The ordering party sets the latest acceptable completion date and sometimes the earliest acceptable start date for a production order. The planner must establish start and/or due dates of the operations as well as the latest possible start date and the earliest possible completion date in advance, in order to obtain an initial estimate of feasibility and in preparation for work center loading and the setting of reservation dates for components.
For this, time management divides the lead time into meaningful time elements that can be measured or estimated relatively simply. Planners make use of the order of the operations (sequence or network of operations) of the product to be manufactured. Each operation has an operation time, and there are interoperation times before and after the operation. In addition, there are administrative times for each partial order and for the order in its entirety.
In job shop production, unproductive interoperation times make up the major proportion of total lead time. Simple models for estimating transportation times allow sufficiently precise estimates to be made without expending a lot of time and effort on data management. However, it is difficult to determine the adequate size of buffers or queues at the work centers. Statistical analysis of queues as the effect of random load fluctuations yields useful information with regard to reducing wait times: High loading as well as long or highly varied operation times lead to long wait times.

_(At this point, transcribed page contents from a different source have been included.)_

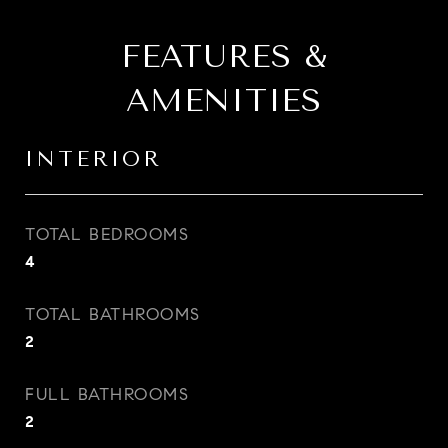
FEATURES &
AMENITIES
INTERIOR
TOTAL BEDROOMS
4
TOTAL BATHROOMS
2
FULL BATHROOMS
2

This underlines the conflict between the entrepreneurial objectives of “low costs” and “short lead time” as set out in Section 1.3.1.
Scheduling management starts out from the dates set by the ordering party and calculates the other dates required for determining feasibility, loading capacity, and reserving components. The following list shows the scheduling techniques discussed in the chapter (for sequences as well as directed networks of operations), comparing data input with data output:
- Input: earliest order start date, lead-time-stretching factor
- Output: earliest order completion date, earliest start and completion dates for each operation, earliest reservation date for each component
- Input: latest order completion date, lead-time-stretching factor
- Output: latest order start date, latest start and completion date for each operation, latest reservation date for each component
Central point scheduling:
- Input: central point date, lead-time-stretching factor
- Output: latest order start date and earliest order completion date; latest start and completion date for each operation as well as latest reservation date for each component before the central point, earliest start and completion date for each operation as well as earliest reservation date for each component after the central point
- Input: earliest start date and latest completion date for the order
- Output: lead-time-stretching factor, probable start and completion date for each operation, probable reservation date for each component.
Splitting and overlapping are techniques frequently used to reduce lead time. Their incorporation into the lead time formula, as well as the attempt to include other effects, reveals the limits to lead time estimation. Not all time elements can be estimated accurately, and only a modest degree of complexity can be expressed as a formula. Moreover, there are unforeseen factors that can always arise during actual production. On the other hand, planners must have a fair idea of cumulative lead time so that they can set it in relation to the customer tolerance time. With this, in the short term, the basic decision can be made to accept or decline an order. In the medium term, it allows planners to sketch out a possible load profile for the work centers along the time axis.
Course 13: Sections and their intended learning outcomes
Course 13 – Time Management and Scheduling
Intended learning outcomes: Present the elements of time management. Explain in detail knowledge on buffers and queues. Disclose scheduling of orders and scheduling algorithms. Describe splitting and overlapping.
13.1 Elements of Time Management
Intended learning outcomes: Describe the order of the operations of a production order, operation time and operation load, the elements of interoperation time, administrative time, and transportation time.
13.2 Logistic Buffers and Logistic Queues
Intended learning outcomes: Explain wait time, buffers, the funnel model, and queues as an effect of random load fluctuations. Present conclusions for job shop production. Produce an overview on logistic operating curves.
13.3 Scheduling of Orders and Scheduling Algorithms
Intended learning outcomes: Describe the manufacturing calendar and the calculation of the manufacturing lead time. Differentiate between Backward Scheduling and Forward Scheduling. Explain network planning, central point scheduling, the lead-time stretching factor, and probable scheduling. Present scheduling of process trains.
13.4 Order Splitting, Order Overlapping, and Extended Scheduling Algorithms
Intended learning outcomes: Explain order or lot splitting, and overlapping. Present an extended formula for manufacturing lead time and extended scheduling algorithms.
13.7 Scenarios and Exercises
Intended learning outcomes: Assess queues as an effect of random load fluctuations. Calculate examples for network planning, backward scheduling, forward scheduling, the lead-time stretching factor, and probable scheduling.